> PROVIDED DATA:
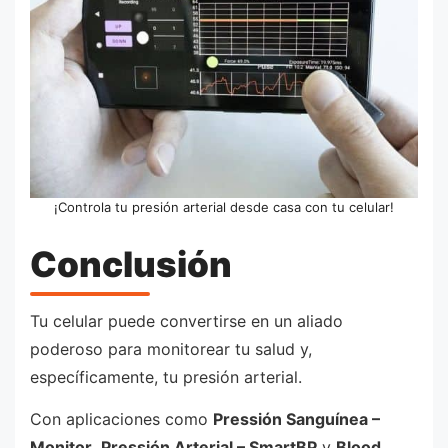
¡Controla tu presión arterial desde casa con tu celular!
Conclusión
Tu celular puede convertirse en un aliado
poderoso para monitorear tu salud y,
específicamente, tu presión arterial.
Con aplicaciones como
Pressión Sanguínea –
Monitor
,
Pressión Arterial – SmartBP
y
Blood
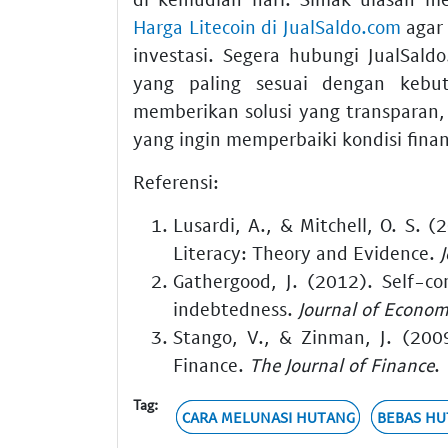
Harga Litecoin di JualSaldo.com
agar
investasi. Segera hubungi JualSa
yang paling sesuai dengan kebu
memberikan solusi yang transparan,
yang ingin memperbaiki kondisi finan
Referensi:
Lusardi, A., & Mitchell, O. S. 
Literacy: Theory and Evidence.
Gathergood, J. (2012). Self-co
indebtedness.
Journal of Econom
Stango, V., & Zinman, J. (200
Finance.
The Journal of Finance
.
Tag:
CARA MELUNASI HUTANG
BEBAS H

> TASK REQUIREMENTS: Write out exactly those lines of the records above that lie from the one with "indebtedness." through the last line, including both.

> EXERCISE SOLUTION:
indebtedness.
Journal of Econom
Stango, V., & Zinman, J. (200
Finance.
The Journal of Finance
.
Tag:
CARA MELUNASI HUTANG
BEBAS H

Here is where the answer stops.